Marina colocou os objetos dentro de sua mochila e pensou em ir até a cozinha para pegar algo para comer no dia seguinte. Foi aí que o óbvio a atacou como um fantasma que espreitava na escuridão. Tudo bem, ela podia fugir. Seu corpo forte e jovem já estava restaurado à sua energia costumeira. Depois de comer e descansar um pouco, ela poderia facilmente andar ou mesmo correr, se necessário. Mas ir para onde?
Com o relógio e o anel, ela poderia conseguir algum dinheiro e manter-se por certo tempo. O quanto ela não sabia, porém aqueles objetos pareciam ser capazes de lhe comprar uns dias de paz. Mas e depois?
Nem mesmo há poucas horas, desesperada e chorando diante do ponto de ônibus, ela tinha um plano. Menos ainda agora, que estava racional o suficiente para se lembrar que não podia voltar para casa e que não tinha outro lugar para ir.
A voz da moça, Clara, ecoou em sua mente: “Você não acha que se eu quisesse te fazer mal já não teria feito?”. Sim, fazia sentido. E, pensando bem, aquela moça, que não parecia ser muito mais velha ou muito mais forte do que ela, não parecia nada ameaçadora. Vai ver que era só uma pessoa legal. Existia gente assim, não existia?
Marina não tinha certeza. Nunca tinha conhecido ninguém que fizesse nada por ela sem esperar algo em troca. Mas essa Clara parecia feita de outro barro. Um tipo diferente de gente do que Marina estava acostumada. Talvez fossem os olhos bondosos dela, ou o carinho com que lhe preparou um lanche e uma cama improvisada no sofá... Ou ainda podia ser a voz baixinha que sussurrava cada vez mais insistentemente no fundo de sua cabeça, mas que ela estava apenas começando a ouvir. Fosse o que fosse, ela sentia que podia confiar na moça.

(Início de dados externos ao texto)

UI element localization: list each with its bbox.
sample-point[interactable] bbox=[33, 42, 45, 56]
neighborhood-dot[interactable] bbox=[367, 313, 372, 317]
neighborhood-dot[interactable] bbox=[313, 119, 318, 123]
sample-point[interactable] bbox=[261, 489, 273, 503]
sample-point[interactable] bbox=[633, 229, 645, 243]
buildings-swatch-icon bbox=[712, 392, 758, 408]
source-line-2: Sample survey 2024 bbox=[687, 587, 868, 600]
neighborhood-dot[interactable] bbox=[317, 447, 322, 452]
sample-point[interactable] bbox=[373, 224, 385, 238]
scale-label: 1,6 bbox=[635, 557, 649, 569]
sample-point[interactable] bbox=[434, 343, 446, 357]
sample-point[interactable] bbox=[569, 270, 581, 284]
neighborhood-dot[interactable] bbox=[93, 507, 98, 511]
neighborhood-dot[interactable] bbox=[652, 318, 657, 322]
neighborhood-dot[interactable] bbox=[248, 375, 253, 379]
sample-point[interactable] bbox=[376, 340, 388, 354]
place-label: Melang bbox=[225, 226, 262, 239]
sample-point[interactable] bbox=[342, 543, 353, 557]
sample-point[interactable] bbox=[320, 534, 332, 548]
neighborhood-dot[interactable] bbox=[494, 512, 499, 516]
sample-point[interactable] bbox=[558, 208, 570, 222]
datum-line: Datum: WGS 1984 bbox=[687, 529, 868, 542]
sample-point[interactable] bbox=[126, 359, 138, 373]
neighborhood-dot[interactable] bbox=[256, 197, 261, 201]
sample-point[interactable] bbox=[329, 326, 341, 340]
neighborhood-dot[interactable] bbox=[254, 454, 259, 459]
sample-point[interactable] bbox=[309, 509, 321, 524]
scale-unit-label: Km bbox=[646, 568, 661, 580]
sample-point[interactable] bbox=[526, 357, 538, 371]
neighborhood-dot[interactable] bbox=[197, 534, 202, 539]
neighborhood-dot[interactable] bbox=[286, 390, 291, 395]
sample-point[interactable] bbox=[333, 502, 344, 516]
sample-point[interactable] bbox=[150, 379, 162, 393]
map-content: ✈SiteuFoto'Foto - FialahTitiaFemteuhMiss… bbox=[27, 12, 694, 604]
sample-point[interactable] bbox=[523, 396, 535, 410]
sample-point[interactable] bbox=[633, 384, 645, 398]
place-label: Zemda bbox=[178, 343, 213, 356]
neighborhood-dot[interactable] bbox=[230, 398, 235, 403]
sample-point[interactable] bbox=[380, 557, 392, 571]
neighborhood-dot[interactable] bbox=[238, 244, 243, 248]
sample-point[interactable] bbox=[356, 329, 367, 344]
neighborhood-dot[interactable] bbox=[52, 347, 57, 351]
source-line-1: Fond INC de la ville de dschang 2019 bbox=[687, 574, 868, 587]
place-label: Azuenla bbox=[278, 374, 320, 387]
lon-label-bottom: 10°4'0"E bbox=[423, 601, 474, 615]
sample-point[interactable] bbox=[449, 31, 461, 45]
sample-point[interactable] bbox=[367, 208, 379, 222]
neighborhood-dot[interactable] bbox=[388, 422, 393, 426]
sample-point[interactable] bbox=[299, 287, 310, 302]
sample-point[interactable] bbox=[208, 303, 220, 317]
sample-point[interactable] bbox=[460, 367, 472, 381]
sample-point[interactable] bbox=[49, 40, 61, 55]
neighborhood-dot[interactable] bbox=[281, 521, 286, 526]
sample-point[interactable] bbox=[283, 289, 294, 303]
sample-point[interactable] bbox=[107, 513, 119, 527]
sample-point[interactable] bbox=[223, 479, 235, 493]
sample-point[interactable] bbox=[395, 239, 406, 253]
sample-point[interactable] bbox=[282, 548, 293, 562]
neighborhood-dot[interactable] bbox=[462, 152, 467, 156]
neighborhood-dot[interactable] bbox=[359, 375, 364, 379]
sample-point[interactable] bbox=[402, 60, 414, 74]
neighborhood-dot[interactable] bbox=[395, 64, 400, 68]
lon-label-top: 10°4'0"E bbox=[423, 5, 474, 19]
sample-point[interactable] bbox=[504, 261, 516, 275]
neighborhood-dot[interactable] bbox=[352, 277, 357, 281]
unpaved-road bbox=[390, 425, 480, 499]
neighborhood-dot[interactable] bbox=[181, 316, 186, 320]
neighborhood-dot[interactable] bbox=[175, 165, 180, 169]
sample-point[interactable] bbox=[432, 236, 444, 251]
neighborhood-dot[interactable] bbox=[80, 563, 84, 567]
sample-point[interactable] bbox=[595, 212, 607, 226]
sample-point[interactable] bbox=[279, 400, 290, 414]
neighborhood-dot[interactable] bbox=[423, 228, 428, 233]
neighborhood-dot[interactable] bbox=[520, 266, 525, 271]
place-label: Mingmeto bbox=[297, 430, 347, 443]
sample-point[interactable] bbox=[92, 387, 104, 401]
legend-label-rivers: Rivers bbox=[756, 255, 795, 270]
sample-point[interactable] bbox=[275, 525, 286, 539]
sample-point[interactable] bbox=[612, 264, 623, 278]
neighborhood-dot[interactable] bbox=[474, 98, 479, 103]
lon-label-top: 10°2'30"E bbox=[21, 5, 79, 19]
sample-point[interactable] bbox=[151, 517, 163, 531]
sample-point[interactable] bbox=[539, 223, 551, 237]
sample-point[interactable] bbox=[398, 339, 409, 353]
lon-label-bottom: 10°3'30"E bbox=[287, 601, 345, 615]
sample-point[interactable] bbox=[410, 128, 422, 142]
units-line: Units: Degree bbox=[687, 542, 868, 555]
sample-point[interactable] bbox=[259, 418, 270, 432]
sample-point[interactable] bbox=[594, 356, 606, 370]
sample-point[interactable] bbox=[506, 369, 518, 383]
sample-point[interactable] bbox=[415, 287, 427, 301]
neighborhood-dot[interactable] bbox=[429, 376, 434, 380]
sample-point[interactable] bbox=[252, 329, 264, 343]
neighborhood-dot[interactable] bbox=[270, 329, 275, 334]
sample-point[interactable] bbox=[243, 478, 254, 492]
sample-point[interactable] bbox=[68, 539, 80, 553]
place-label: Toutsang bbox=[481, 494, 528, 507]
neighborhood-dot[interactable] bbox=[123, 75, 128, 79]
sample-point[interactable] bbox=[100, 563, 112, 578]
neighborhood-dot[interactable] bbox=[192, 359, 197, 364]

De repente, os objetos roubados pareceram pesar uma tonelada e um remorso profundo a invadiu. Ela enfiou a mão dentro da mochila apertada contra o corpo e tirou dela as joias que devolveu ao seu lugar de origem. Foi um gesto quase mecânico, sem pensar.
Quando viu o dourado reluzente e tentador das coisas que acabara de abandonar, porém, sentiu-se estranha. O que estava fazendo? Uma pessoa que trazia uma desconhecida para dentro de casa, e ainda a deixava sozinha com seus objetos de valor, merecia ser roubada, não é?
“Veja por outro lado”, algo se pronunciou dentro dela. “Olhe novamente”. Que espécie de pessoa acha uma garota grávida e a leva para dentro de sua casa, confiando tudo o que tinha e até sua própria segurança à presença de uma estranha? Era mais ou menos a mesma pergunta, mas a resposta veio diferente agora: “uma pessoa boa em que se pode confiar”.
 No entanto, como confiar dessa maneira em alguém desconhecido, sendo que ela não tinha aprendido sequer a confiar na própria mãe?
Ela tinha boas lembranças, é claro. Mas eram apenas isso: coisas do passado. Sua mãe não tinha ficado sóbria tempo o suficiente para construir uma relação de carinho e confiança com a filha. E era difícil demais encontrar a mulher de suas longínquas lembranças de infância naquele rosto consumido pelo vício.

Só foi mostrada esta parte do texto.